This section walks you through running Apache Flink microbenchmarks on a Google Cloud Axion C4A (Arm64) SUSE VM. You will clone the official Flink-benchmarks repository, build the benchmark suite, and run the Remote Channel Throughput Benchmark.
Clone the official Flink microbenchmarks repository:
cd ~
git clone https://github.com/apache/flink-benchmarks.git
cd flink-benchmarks
This repository contains microbenchmarks built using JMH (Java Microbenchmark Harness), widely used for JVM-level performance testing.
Compile the benchmarks and create the executable JAR:
mvn clean package -DskipTests
What this does:
clean removes previous build artifactspackage compiles the code and produces benchmark JARsAfter building, the compiled benchmarks.jar files appear under:
flink-benchmarks/target/
Verify that benchmarks.jar was generated:
cd target
ls
The output is similar to:
benchmark-0.1.jar classes generated-test-sources maven-status protoc-plugins
benchmarks.jar generated-sources maven-archiver protoc-dependencies test-classes
benchmarks.jar contains all Flink microbenchmarks packaged with JMH.
View all benchmarks included in the JAR:
java -jar benchmarks.jar -l
-l → Lists all benchmarks packaged in the JAR.While the Flink benchmarking project includes multiple suites for state backends, windowing, checkpointing, and scheduler performance, in this Learning path you will run the Remote Channel Throughput benchmark to evaluate network and I/O performance.

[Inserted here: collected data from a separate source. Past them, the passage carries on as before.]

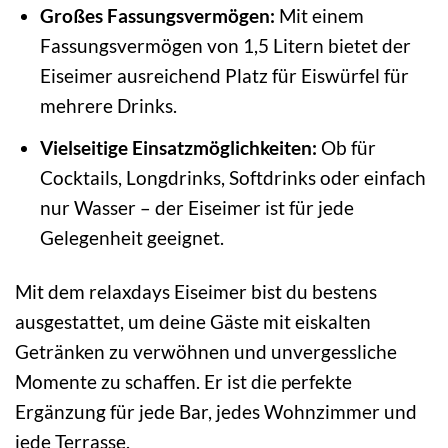
Großes Fassungsvermögen:
Mit einem
Fassungsvermögen von 1,5 Litern bietet der
Eiseimer ausreichend Platz für Eiswürfel für
mehrere Drinks.
Vielseitige Einsatzmöglichkeiten:
Ob für
Cocktails, Longdrinks, Softdrinks oder einfach
nur Wasser – der Eiseimer ist für jede
Gelegenheit geeignet.
Mit dem relaxdays Eiseimer bist du bestens
ausgestattet, um deine Gäste mit eiskalten
Getränken zu verwöhnen und unvergessliche
Momente zu schaffen. Er ist die perfekte
Ergänzung für jede Bar, jedes Wohnzimmer und
jede Terrasse.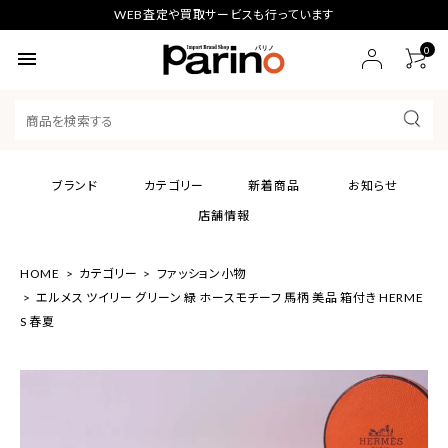
WEB査定や買取サービスも行っています
0
menu
ブランド
カテゴリー
新着商品
お知らせ
店舗情報
HOME
カテゴリー
ファッション小物
エルメス ツイリー グリーン 緑 ホースモチーフ 馬柄 美品 箱付き HERME
S 春夏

Remote Channel Throughput: This benchmark measures the data transfer rate between remote channels in Flink, helping to evaluate network and I/O performance.
Run the benchmark:
java -jar benchmarks.jar org.apache.flink.benchmark.RemoteChannelThroughputBenchmark.remoteRebalance
The output is similar to:
Result "org.apache.flink.benchmark.RemoteChannelThroughputBenchmark.remoteRebalance":
10536.511 ±(99.9%) 60.121 ops/ms [Average]
(min, avg, max) = (10289.593, 10536.511, 10687.736), stdev = 89.987
CI (99.9%): [10476.390, 10596.633] (assumes normal distribution)
# Run complete. Total time: 00:25:14
Benchmark (mode) Mode Cnt Score Error Units
RemoteChannelThroughputBenchmark.remoteRebalance ALIGNED thrpt 30 17445.341 ± 153.256 ops/ms
RemoteChannelThroughputBenchmark.remoteRebalance DEBLOAT thrpt 30 10536.511 ± 60.121 ops/ms
The output from the Remote Channel Throughput benchmark includes several statistical measures that help you interpret Flink’s performance on Arm64. Understanding these metrics enables you to assess both the average performance and the consistency of results across multiple iterations.
Results from the run on the c4a-standard-4 (4 vCPU, 16 GB memory) Arm64 VM in GCP (SUSE) are summarized below:
| Benchmark | Mode | Count | Score (ops/ms) | Error (±) | Min | Max | Stdev | CI (99.9%) | Units |
|---|---|---|---|---|---|---|---|---|---|
| RemoteChannelThroughputBenchmark.remoteRebalance | ALIGNED | 30 | 17445.341 | 153.256 | 10289.593 | 10687.736 | 89.987 | [10476.390, 10596.633] | ops/ms |
| RemoteChannelThroughputBenchmark.remoteRebalance | DEBLOAT | 30 | 10536.511 | 60.121 | 10289.593 | 10687.736 | 89.987 | [10476.390, 10596.633] | ops/ms |
You’ve successfully deployed Apache Flink on a Google Axion C4A Arm-based virtual machine, validated its functionality, and measured its performance using JMH-based microbenchmarks. The benchmark results confirm that Google Axion C4A Arm-based instances deliver strong throughput in both ALIGNED and DEBLOAT modes, demonstrating that Arm64 architecture efficiently handles Flink’s remote channel throughput workloads.
Arm64 VMs are highly suitable for real-time Flink workloads, including streaming analytics, ETL pipelines, and JVM-based microbenchmarks. The consistent performance across different modes demonstrates that Arm-based infrastructure can effectively handle Flink’s demanding real-time processing requirements.